ABOUT THIS EXERCISE
Copy out the data line by line exactly, from its start to the line bearing "महत्वपूर्ण जानकारी उबलब्ध", inclusive.

· · · ·

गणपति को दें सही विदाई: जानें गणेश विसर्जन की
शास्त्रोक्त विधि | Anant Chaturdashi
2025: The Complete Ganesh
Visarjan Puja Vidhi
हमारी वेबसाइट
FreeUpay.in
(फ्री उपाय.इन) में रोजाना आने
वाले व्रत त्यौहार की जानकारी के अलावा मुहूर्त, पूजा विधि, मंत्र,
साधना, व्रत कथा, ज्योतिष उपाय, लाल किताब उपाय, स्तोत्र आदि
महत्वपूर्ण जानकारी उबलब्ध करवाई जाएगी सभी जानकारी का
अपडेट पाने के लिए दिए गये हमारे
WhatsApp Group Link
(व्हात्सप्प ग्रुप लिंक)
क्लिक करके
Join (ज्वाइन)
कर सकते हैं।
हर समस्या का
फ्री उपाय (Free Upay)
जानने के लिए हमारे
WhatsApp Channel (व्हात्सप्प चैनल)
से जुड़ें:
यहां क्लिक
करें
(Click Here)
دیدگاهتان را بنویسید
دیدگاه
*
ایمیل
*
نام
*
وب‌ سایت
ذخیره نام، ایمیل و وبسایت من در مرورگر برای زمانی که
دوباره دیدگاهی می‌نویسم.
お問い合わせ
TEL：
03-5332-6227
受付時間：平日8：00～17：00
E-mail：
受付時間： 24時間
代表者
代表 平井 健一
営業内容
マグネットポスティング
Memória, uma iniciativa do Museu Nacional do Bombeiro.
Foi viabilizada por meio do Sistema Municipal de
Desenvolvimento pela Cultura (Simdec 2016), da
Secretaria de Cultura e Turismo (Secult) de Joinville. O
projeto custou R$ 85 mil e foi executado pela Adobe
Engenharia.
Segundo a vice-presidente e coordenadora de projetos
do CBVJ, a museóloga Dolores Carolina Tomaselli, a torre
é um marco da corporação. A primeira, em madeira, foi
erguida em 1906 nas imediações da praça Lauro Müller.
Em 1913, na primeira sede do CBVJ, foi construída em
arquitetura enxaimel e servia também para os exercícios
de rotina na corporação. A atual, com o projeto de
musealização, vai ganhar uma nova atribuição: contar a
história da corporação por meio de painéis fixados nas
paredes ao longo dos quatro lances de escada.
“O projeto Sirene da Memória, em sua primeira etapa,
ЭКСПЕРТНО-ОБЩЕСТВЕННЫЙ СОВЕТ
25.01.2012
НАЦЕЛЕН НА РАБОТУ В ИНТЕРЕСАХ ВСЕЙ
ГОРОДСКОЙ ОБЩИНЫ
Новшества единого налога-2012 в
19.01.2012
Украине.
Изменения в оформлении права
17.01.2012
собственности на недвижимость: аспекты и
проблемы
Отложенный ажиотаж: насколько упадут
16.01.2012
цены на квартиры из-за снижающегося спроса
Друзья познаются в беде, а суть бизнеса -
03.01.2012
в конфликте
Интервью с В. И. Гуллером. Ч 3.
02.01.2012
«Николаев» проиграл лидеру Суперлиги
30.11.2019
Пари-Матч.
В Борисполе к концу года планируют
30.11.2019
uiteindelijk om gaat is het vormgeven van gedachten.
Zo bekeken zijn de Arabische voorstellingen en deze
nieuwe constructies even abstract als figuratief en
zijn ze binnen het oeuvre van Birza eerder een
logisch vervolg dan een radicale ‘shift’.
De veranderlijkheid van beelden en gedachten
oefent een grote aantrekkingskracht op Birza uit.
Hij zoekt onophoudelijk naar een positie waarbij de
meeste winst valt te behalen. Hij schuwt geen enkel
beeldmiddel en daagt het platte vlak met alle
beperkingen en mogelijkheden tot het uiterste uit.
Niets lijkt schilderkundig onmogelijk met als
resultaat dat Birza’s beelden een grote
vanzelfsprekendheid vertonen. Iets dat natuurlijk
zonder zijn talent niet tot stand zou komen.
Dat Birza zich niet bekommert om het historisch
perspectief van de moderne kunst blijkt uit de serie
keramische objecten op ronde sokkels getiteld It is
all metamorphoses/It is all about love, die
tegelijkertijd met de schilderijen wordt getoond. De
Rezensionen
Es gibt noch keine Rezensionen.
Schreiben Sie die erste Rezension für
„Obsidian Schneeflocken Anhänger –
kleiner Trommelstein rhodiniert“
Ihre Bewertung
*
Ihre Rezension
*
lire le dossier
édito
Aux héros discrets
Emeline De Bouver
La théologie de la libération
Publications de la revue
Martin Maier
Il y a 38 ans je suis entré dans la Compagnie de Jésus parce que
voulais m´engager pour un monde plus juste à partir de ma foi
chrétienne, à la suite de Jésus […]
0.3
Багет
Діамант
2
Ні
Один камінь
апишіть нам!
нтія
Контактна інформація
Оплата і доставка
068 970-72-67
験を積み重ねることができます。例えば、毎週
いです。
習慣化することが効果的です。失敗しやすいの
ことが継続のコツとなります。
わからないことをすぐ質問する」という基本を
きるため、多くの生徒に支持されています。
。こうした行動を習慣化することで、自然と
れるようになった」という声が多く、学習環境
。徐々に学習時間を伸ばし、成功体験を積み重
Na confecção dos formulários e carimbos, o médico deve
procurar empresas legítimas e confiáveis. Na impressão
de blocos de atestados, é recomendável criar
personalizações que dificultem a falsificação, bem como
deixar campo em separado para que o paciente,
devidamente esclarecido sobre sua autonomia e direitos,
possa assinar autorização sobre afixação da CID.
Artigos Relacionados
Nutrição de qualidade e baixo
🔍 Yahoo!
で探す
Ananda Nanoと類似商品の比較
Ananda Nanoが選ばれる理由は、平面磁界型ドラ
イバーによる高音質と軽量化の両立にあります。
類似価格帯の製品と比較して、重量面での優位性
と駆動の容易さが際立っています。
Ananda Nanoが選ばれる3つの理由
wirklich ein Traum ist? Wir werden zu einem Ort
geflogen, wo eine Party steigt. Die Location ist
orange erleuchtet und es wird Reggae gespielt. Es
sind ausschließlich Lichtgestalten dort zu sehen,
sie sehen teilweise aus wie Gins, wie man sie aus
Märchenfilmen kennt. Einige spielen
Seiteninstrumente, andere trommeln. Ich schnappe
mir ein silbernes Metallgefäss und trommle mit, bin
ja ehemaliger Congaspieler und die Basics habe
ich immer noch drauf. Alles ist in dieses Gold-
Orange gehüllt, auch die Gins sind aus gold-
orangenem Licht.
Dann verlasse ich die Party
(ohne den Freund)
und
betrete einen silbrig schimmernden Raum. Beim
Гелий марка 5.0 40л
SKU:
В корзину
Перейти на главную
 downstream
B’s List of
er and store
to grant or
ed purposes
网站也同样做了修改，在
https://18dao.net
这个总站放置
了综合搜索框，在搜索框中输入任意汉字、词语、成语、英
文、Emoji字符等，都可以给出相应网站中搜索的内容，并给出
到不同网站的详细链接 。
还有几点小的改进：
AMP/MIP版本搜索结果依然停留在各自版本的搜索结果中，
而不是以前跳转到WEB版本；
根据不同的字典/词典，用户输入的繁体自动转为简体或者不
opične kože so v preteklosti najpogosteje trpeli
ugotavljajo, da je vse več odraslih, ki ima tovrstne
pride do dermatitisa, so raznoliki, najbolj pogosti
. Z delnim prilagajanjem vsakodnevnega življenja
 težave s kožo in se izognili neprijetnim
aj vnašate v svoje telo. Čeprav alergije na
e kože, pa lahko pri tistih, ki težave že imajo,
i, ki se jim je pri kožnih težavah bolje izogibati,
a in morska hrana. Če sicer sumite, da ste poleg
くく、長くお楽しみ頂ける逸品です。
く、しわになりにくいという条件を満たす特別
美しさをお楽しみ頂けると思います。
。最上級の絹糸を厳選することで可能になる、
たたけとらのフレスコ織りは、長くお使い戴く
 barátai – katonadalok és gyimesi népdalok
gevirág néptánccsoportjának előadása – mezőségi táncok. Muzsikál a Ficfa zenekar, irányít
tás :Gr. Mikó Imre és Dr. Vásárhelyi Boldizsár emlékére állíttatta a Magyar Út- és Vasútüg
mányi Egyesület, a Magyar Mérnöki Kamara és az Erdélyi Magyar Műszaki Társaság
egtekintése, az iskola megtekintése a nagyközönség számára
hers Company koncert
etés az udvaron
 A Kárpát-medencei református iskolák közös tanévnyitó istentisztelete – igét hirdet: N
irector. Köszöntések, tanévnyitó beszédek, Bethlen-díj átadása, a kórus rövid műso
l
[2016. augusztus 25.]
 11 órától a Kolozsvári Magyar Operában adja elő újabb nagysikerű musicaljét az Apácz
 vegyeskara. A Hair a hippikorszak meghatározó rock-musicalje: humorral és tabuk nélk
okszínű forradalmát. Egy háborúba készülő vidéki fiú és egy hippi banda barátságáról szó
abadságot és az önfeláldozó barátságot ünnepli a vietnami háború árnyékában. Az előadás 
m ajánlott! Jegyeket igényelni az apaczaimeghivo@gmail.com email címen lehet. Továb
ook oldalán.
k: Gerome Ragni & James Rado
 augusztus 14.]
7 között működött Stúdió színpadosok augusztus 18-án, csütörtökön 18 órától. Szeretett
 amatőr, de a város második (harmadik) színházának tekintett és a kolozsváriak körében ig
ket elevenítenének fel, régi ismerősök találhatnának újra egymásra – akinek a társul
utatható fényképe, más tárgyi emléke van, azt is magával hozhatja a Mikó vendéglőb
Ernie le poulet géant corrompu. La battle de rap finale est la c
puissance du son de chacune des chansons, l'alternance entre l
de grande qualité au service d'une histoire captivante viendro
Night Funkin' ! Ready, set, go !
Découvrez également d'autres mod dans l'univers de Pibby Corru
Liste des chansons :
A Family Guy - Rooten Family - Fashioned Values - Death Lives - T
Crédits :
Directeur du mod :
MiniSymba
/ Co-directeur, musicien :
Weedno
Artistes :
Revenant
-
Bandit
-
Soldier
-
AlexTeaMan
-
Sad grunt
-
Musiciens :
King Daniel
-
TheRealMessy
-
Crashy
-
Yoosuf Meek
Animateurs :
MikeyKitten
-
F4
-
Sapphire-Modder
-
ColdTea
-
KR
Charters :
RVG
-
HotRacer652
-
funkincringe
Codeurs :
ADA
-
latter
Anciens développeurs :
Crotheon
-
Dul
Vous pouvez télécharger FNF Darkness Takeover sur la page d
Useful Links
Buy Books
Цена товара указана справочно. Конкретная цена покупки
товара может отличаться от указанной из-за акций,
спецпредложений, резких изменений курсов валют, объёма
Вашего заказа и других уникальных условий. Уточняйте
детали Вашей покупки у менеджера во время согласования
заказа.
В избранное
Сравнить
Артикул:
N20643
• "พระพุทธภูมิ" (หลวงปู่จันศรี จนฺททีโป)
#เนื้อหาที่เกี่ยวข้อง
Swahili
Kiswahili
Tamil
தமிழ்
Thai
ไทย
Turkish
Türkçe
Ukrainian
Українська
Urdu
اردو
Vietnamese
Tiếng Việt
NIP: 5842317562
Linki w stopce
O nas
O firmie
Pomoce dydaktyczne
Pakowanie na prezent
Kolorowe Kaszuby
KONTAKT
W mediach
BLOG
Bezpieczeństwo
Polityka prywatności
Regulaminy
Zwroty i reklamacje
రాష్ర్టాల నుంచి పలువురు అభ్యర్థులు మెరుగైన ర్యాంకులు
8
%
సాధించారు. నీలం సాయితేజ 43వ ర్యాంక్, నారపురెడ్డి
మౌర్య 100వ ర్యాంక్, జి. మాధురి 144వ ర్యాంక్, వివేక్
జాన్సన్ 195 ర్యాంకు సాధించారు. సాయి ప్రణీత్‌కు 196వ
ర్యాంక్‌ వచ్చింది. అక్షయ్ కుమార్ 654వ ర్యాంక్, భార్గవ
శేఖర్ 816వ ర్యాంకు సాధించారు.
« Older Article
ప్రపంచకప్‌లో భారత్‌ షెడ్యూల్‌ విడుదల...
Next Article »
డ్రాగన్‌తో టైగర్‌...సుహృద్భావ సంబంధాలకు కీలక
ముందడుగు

· · · ·

SOLUTION BELOW
गणपति को दें सही विदाई: जानें गणेश विसर्जन की
शास्त्रोक्त विधि | Anant Chaturdashi
2025: The Complete Ganesh
Visarjan Puja Vidhi
हमारी वेबसाइट
FreeUpay.in
(फ्री उपाय.इन) में रोजाना आने
वाले व्रत त्यौहार की जानकारी के अलावा मुहूर्त, पूजा विधि, मंत्र,
साधना, व्रत कथा, ज्योतिष उपाय, लाल किताब उपाय, स्तोत्र आदि
महत्वपूर्ण जानकारी उबलब्ध करवाई जाएगी सभी जानकारी का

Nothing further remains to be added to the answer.